Incomplete declaration of a partially specialized template

Question

I am trying to partially specialize the std::hash struct for my own class TestHandle , and this class has its implementation split up using the opaque pointer idiom. So I am trying to provide the impl class with its own std::hash specialization. But I am running into templating problems.

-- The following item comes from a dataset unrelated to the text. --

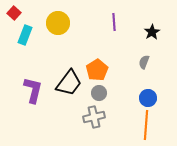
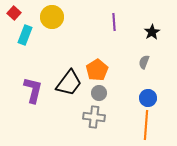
yellow circle: moved 6 px left, 6 px up
gray cross: rotated 20 degrees clockwise
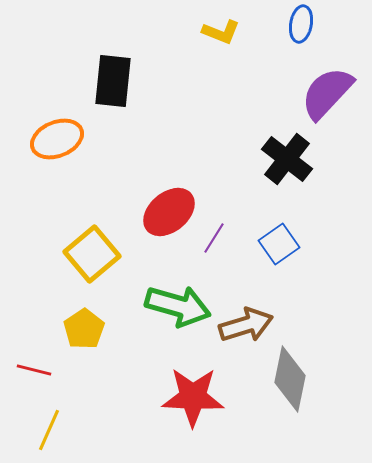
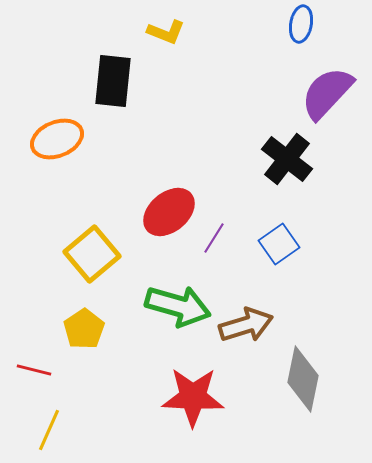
yellow L-shape: moved 55 px left
gray diamond: moved 13 px right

Could someone help me understand why this is happening? I have attached all the necessary code below.

TestHandle.h

#pragma once
#include <memory>

class TestHandle {
public:
    TestHandle();

    void print();

    class Impl;
    std::unique_ptr<Impl> implementation;
};

TestHandle.cpp

#include "TestHandle.h"
#include "Impl.h"
#include <iostream>
using std::cout;
using std::endl;

TestHandle::TestHandle() : implementation{new TestHandle::Impl} { }

void TestHandle::print() {
    this->implementation->print();
    cout << "Hash of this->implementation is " 
        << std::hash<TestHandle::Impl>()(*this->implementation) << endl;
}

Impl.h

#pragma once
#include "TestHandle.h"
#include <functional>

class TestHandle::Impl {
public:

    void print();
    int inner_integer;
};

namespace std {
    template <> struct std::hash<TestHandle::Impl>;
}

Impl.cpp

#include "TestHandle.h"
#include "Impl.h"
#include <iostream>
using std::cout;
using std::endl;
#include <functional>

namespace std {
    template <> struct hash <TestHandle::Impl> {
        size_t operator() (const TestHandle::Impl& implementation) {
            return std::hash<int>()(implementation.inner_integer);
        }
    };
}

void TestHandle::Impl::print() {
    cout << "Printing from impl" << endl;
}

I am compiling with the following command

g++ -std=c++14 -c Impl.cpp TestHandle.cpp

and am getting the following error

TestHandle.cpp:11:12: error: invalid use of incomplete type 'std::hash<TestHandle::Impl>'
<< std::hash<TestHandle::Impl>()(*this->implementation) << endl; 

Answer 1

template <> struct std::hash<TestHandle::Impl>;

Just forward declares the specialisation. It doesn't have to implement all the method (or any) of the original template. The compiler has no idea about the operator() .

You will need to define the struct (in place of just the declaration);

template <> struct hash <TestHandle::Impl> {
        size_t operator() (const TestHandle::Impl& implementation) const noexcept;
    };

Side note: you will also need to provide the primary template (via inclusion) of <functional> (missing in the original listed code).